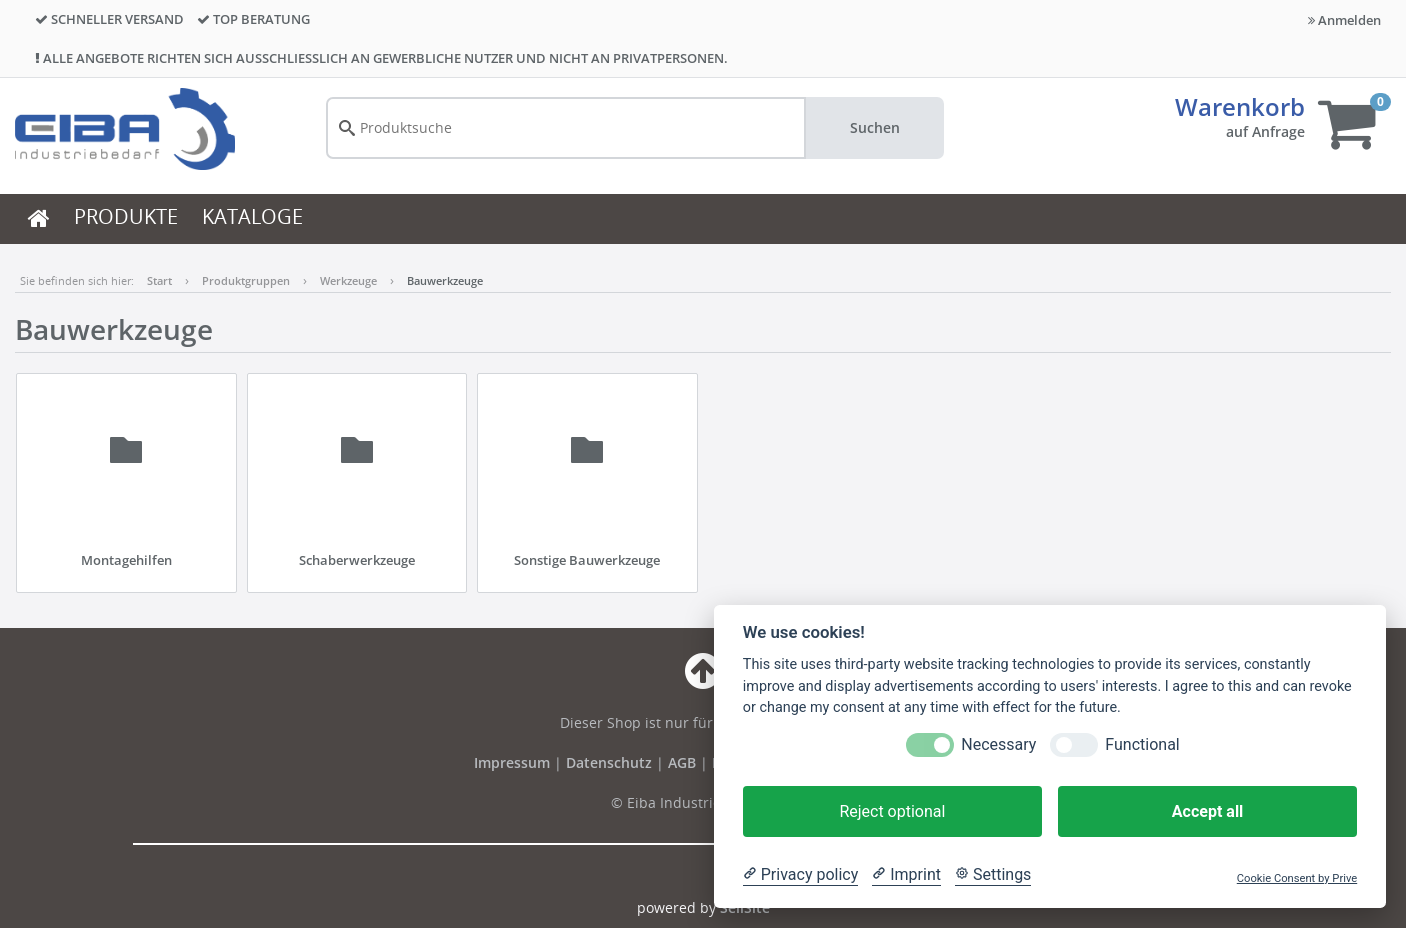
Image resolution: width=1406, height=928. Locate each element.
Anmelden (1344, 20)
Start (159, 280)
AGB (684, 762)
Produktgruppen (246, 280)
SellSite (745, 907)
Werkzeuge (348, 280)
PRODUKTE (126, 216)
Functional (1142, 744)
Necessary (998, 744)
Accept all (1207, 811)
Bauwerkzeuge (445, 280)
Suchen (875, 127)
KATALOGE (252, 216)
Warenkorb (1240, 106)
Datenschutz (609, 762)
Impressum (514, 762)
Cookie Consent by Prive (1297, 878)
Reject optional (892, 811)
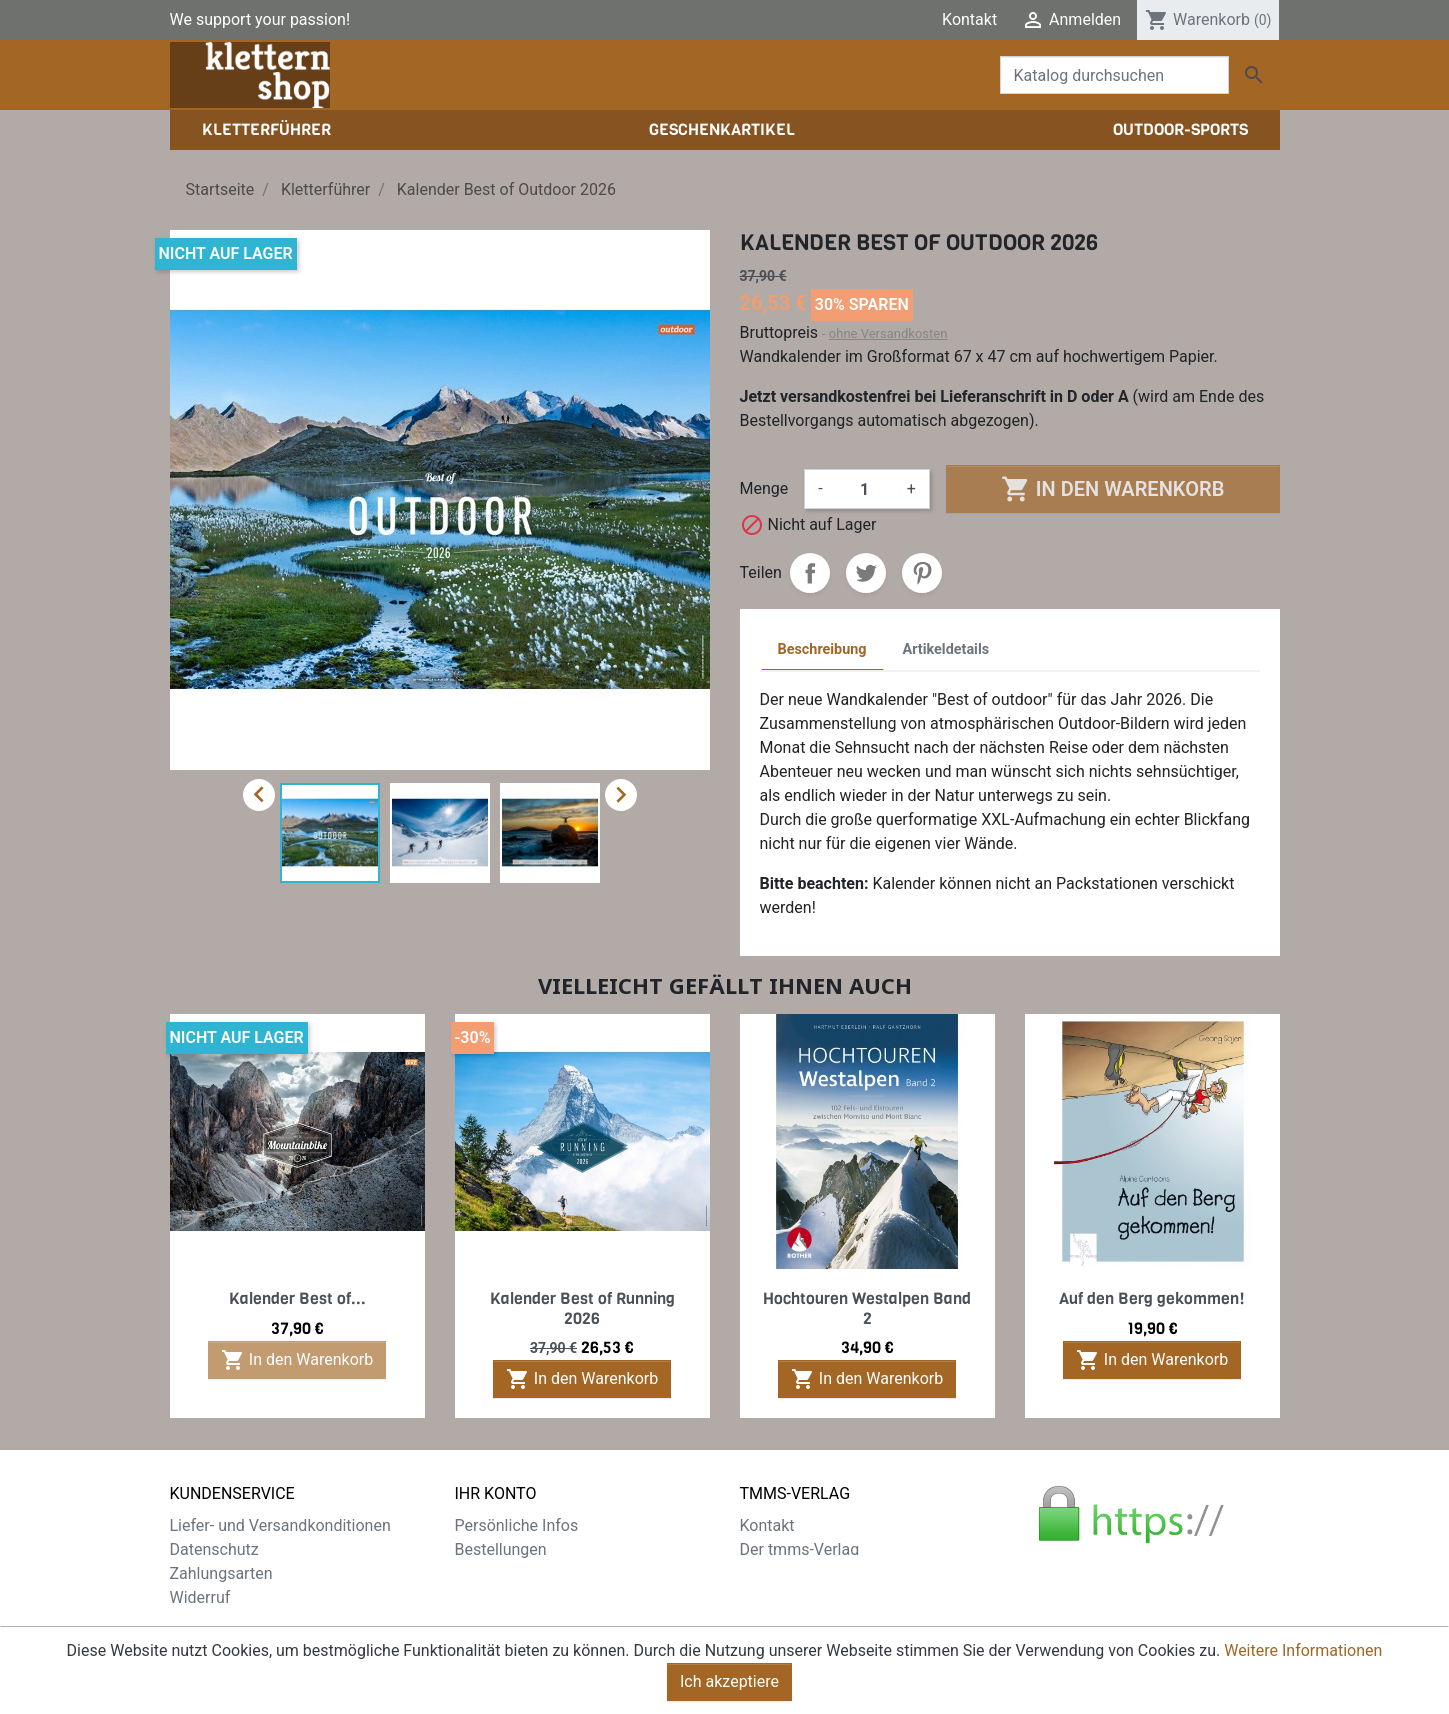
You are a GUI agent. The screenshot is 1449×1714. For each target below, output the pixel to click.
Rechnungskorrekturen (535, 1573)
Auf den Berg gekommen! (1152, 1298)
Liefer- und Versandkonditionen (280, 1525)
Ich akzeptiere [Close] (729, 1684)
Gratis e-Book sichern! (247, 1621)
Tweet (866, 573)
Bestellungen (501, 1549)
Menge (764, 488)
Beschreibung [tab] (822, 649)
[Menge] (865, 489)
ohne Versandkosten (888, 333)
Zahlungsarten (221, 1573)
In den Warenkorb (1112, 489)
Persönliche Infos (517, 1525)
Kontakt (969, 19)
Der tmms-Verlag (800, 1549)
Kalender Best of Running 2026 (582, 1308)
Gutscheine (495, 1621)
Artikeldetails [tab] (946, 649)
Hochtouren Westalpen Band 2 (867, 1308)
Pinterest (922, 573)
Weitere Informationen (1303, 1653)
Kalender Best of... (297, 1298)
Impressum (780, 1573)
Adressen (488, 1597)
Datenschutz (214, 1549)
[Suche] (1114, 75)
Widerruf (200, 1597)
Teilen (810, 573)
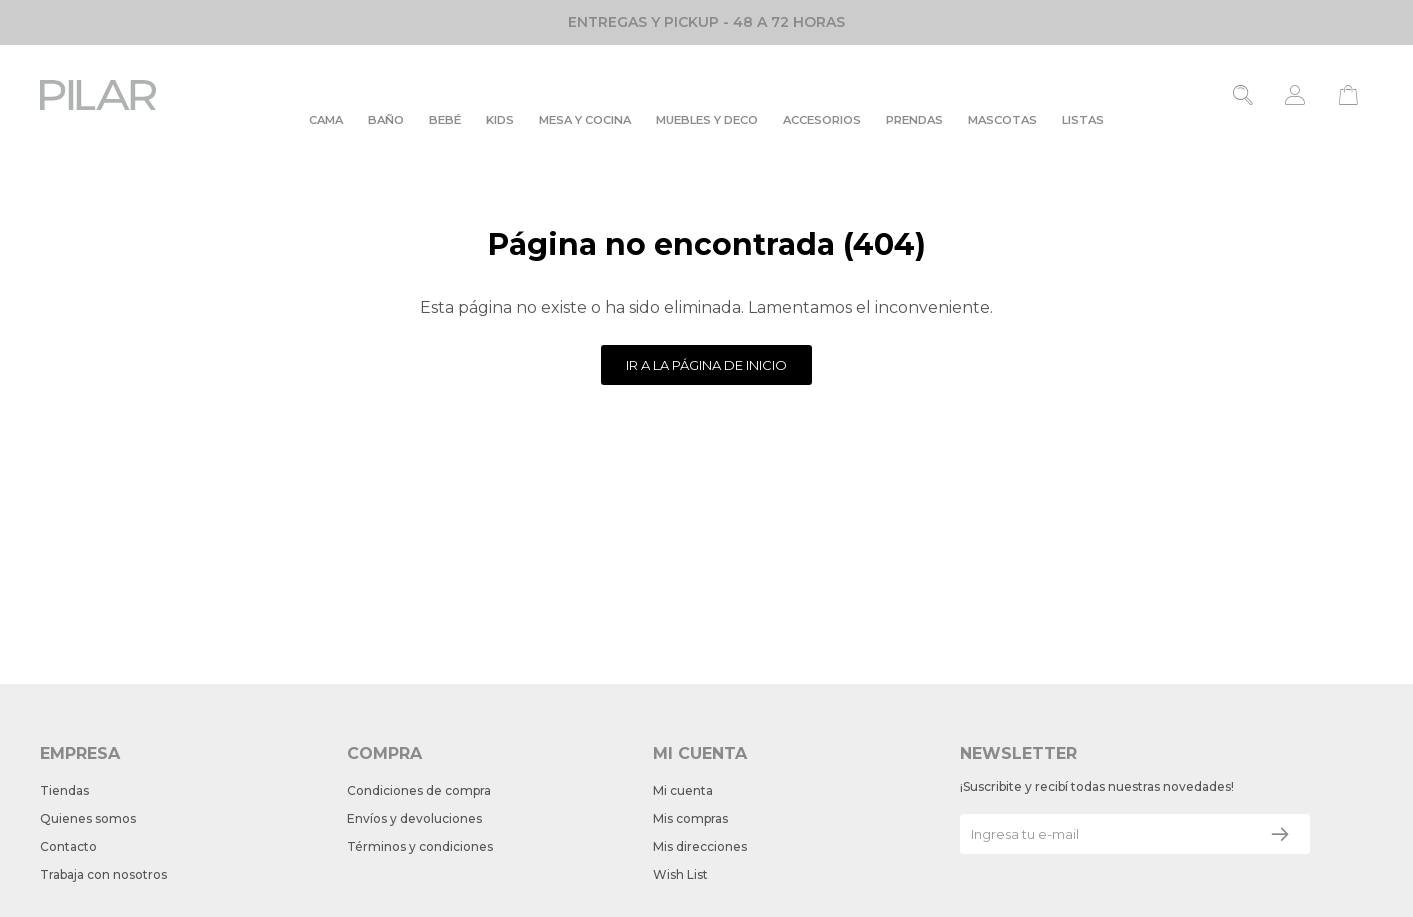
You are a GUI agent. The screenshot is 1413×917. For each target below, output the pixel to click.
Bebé (445, 120)
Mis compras (690, 818)
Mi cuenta (683, 790)
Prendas (914, 120)
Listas (1083, 120)
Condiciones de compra (419, 790)
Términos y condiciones (420, 846)
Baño (386, 120)
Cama (326, 120)
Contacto (68, 846)
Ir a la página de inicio (706, 365)
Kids (500, 120)
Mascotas (1002, 120)
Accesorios (822, 120)
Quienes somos (88, 818)
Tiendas (64, 790)
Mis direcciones (700, 846)
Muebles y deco (707, 120)
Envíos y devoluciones (414, 818)
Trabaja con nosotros (103, 874)
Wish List (680, 874)
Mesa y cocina (585, 120)
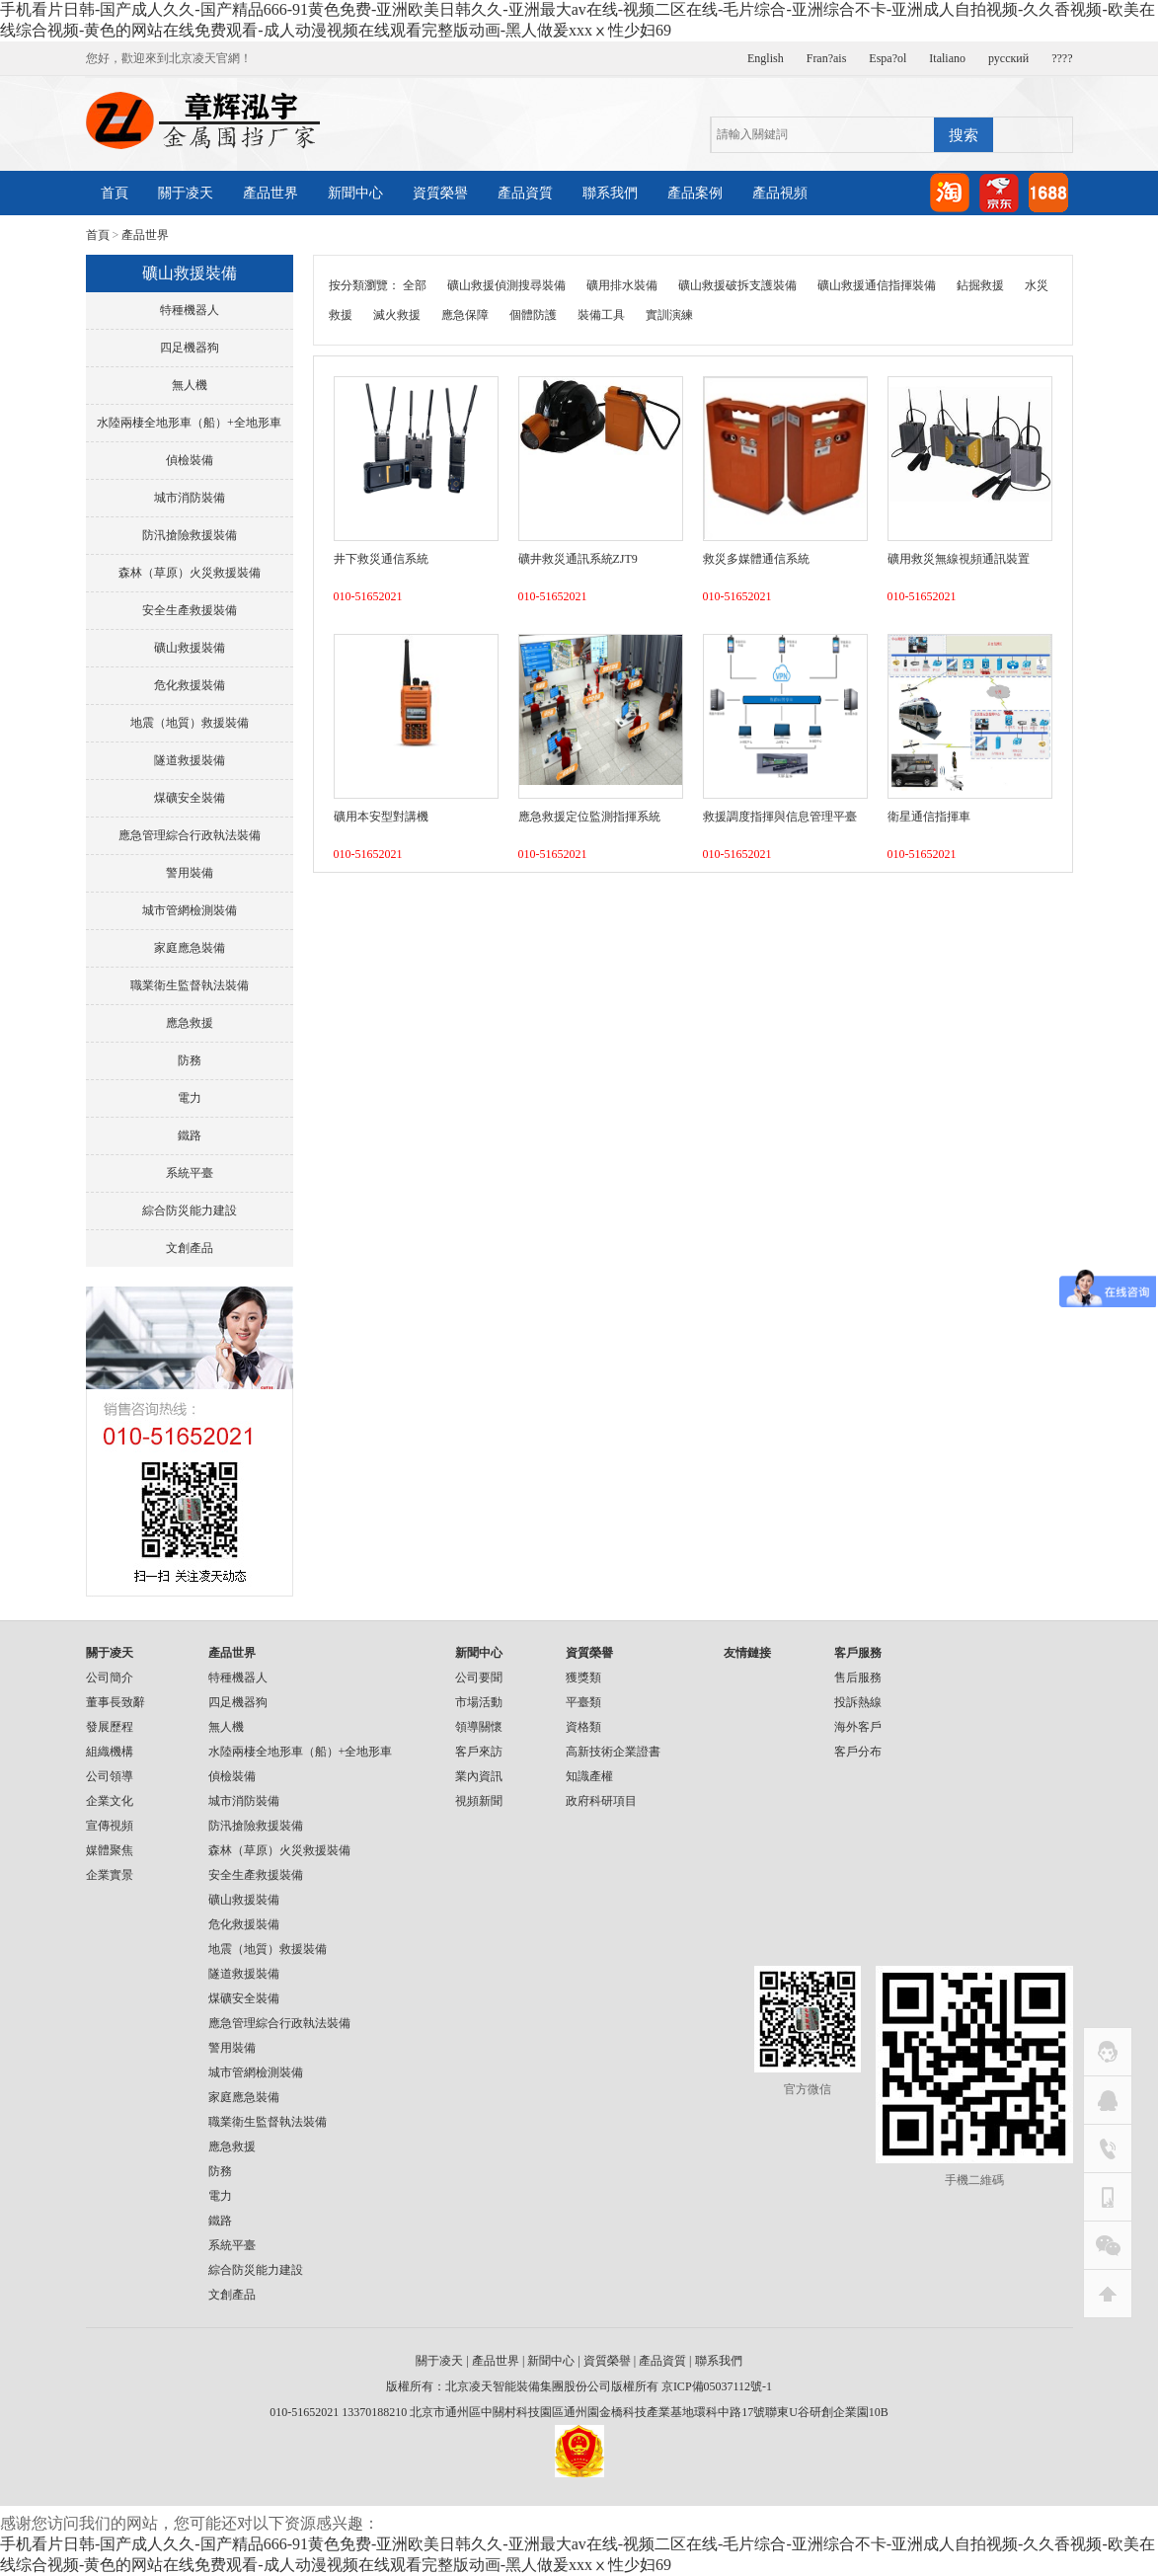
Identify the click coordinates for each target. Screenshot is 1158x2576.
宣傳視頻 (109, 1826)
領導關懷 (478, 1727)
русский (1008, 58)
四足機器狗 (189, 347)
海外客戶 (858, 1727)
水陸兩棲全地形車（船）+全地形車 (189, 422)
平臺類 (583, 1702)
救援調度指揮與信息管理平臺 (780, 816)
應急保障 (465, 315)
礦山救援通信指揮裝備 (876, 285)
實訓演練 (669, 315)
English (765, 58)
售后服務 (858, 1677)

--------------------------------------------------

■ **Task objective**: Within the material above, output exactly the lines from the one with "Auf den Berg gekommen! (1152, 1298)" through the one with "Beschreibung [tab] (822, 649)", end lines included, and nothing besides.

■ **Solution**:
Auf den Berg gekommen! (1152, 1298)
Liefer- und Versandkonditionen (280, 1525)
Ich akzeptiere [Close] (729, 1684)
Gratis e-Book sichern! (247, 1621)
Tweet (866, 573)
Bestellungen (501, 1549)
Menge (764, 488)
Beschreibung [tab] (822, 649)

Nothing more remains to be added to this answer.